Task item: Of all the lines below, output only those starting at the one with "Το δισωλήνιο σύστημα" and ending at the one with "Το μονοσωλήνιο σύστημα", both ends included, exactly as written.

Excerpted records:
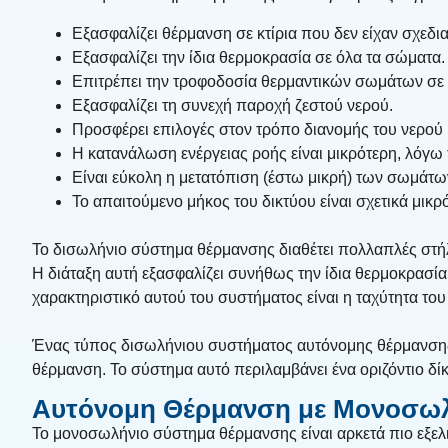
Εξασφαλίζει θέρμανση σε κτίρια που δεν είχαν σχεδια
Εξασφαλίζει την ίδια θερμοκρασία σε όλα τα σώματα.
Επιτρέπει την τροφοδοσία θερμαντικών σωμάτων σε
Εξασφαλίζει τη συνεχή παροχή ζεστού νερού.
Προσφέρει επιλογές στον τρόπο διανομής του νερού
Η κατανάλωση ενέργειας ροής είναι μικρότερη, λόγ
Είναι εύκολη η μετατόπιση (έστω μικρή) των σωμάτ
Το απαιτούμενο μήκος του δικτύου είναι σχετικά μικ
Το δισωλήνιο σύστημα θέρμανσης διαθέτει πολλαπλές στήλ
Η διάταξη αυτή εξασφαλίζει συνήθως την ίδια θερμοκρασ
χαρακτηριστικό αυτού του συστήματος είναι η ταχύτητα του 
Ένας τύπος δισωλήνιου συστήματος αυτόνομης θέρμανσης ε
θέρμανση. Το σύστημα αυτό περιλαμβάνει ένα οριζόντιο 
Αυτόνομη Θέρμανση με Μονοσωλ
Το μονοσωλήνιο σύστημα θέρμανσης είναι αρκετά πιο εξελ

* * *

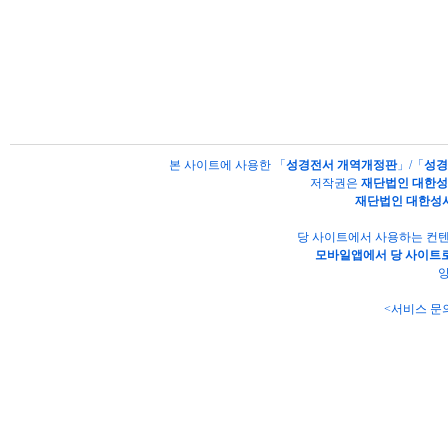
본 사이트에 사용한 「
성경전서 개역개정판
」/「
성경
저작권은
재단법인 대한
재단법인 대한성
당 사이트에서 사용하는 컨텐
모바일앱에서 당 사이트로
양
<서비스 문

Solution to this exercise:
Το δισωλήνιο σύστημα θέρμανσης διαθέτει πολλαπλές στήλ
Η διάταξη αυτή εξασφαλίζει συνήθως την ίδια θερμοκρασ
χαρακτηριστικό αυτού του συστήματος είναι η ταχύτητα του 
Ένας τύπος δισωλήνιου συστήματος αυτόνομης θέρμανσης ε
θέρμανση. Το σύστημα αυτό περιλαμβάνει ένα οριζόντιο 
Αυτόνομη Θέρμανση με Μονοσωλ
Το μονοσωλήνιο σύστημα θέρμανσης είναι αρκετά πιο εξελ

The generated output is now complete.